Er zal opnieuw onderhandeld moeten worden.

Wie aan die toekomstige onderhandelingstafel een vinger in de pap wil hebben, moet zorgen voor een zo groot mogelijke achterban of een interessant ruilobject.

Vandaar het toenemende landjepik - met burgerslachtoffers als onvermijdelijk neveneffect. Volgens de VN zijn alleen als sinds juli meer dan 50.000 mensen ontheemd geraakt.

Bombardementen
Die burgerslachtoffers vallen niet alleen door geweld van tegenstanders van het vredesakkoord. De Soedanese overheid trekt ten strijde met 10.500 extra militairen die “het vredesproces in Darfur moeten bewaren”. Rapporten van zowel de VN als Human Rights Watch getuigen van vele doden door ‘slordige bombardementen’ van het regeringsleger.

In haar nietsontziende strijd tegen alles en iedereen die het vredesakkoord ondermijnt, gelden voor de regering in Khartoem alle getroffen burgers als collateral damage.
Een politiek analist die anoniem wil blijven, zegt dat het mogelijk moet zijn om de problemen op te lossen. “

Alle partijen kunnen worden overtuigd, met de juiste verleidelijke oplossingen.

Behalve misschien de JEM, omdat die ambities heeft die de regio Darfur overstijgen.

Maar vrede is onmogelijk zonder de handtekening van de andere groeperingen en zonder heel veel geld voor reconstructie en rehabilitatie.”

Hij doelt hiermee onder meer op een half jaar salaris voor iedere strijder die bereid is de wapens neer te leggen.
Een naamloze lokale bron verwacht dat de Soedanese regering akkoord zou kunnen gaan met de eisen van Al-Nur’s NRF.

“Zij verdedigen de belangen van de grootste etnische groep in Darfur.

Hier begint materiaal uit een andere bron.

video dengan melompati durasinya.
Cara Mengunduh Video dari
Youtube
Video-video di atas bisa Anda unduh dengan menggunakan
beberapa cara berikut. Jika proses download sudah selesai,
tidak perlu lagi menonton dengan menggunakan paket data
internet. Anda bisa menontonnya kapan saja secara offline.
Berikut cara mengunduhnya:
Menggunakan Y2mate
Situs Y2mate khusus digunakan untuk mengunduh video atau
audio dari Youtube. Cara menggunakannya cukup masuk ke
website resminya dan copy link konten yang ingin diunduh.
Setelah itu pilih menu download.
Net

Daar kan de regering niet omheen.” Maar ook hij heeft zijn twijfels over de JEM. “De JEM heeft een nationale agenda, zij is een relatief kleine bewapende beweging, en zij onderhoudt bovendien nauwe betrekkingen met Tsjaad en Libië.”
Zeker is dat je in Darfur niemand vindt die blij is met de DPA.

De onvrede richt zich ook op de Afrikaanse Unie, omdat die het verwenste akkoord mede tot stand heeft gebracht.

Volgens cijfers van de VN is het aantal aanvallen op vredessoldaten in een jaar tijd met 900% gestegen.

Onderhandelingen
Op 4 augustus 2007 zijn er in Arusha in Tanzania opnieuw vredesbesprekingen geweest tussen de voornaamste rebellenleiders uit Darfur, de Soedanese regering en de VN en de AU.

Dit overleg wordt op 27 oktober vervolgd in Libie.

Rebellen leider Abdelwahid Mohamed al-Nur heeft echter vooralsnog aangegeven niet aan deze onderhandelingen te zullen deelnemen.